= Exercise =
Among the entries that follow, find the lines holding "Długopis" and say how many there are, with no other words.

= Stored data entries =
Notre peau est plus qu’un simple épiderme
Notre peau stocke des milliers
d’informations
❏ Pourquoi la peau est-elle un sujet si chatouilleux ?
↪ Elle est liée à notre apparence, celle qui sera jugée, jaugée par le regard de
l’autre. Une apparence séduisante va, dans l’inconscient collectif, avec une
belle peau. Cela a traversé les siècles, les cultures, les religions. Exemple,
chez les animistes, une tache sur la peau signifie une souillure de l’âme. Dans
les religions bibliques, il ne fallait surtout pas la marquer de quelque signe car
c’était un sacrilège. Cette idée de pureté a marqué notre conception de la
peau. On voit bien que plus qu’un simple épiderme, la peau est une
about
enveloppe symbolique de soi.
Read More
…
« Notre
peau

--

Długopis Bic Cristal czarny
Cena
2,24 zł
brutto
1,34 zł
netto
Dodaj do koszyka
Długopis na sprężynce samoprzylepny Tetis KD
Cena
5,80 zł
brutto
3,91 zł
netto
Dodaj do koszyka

= Problem solution =
2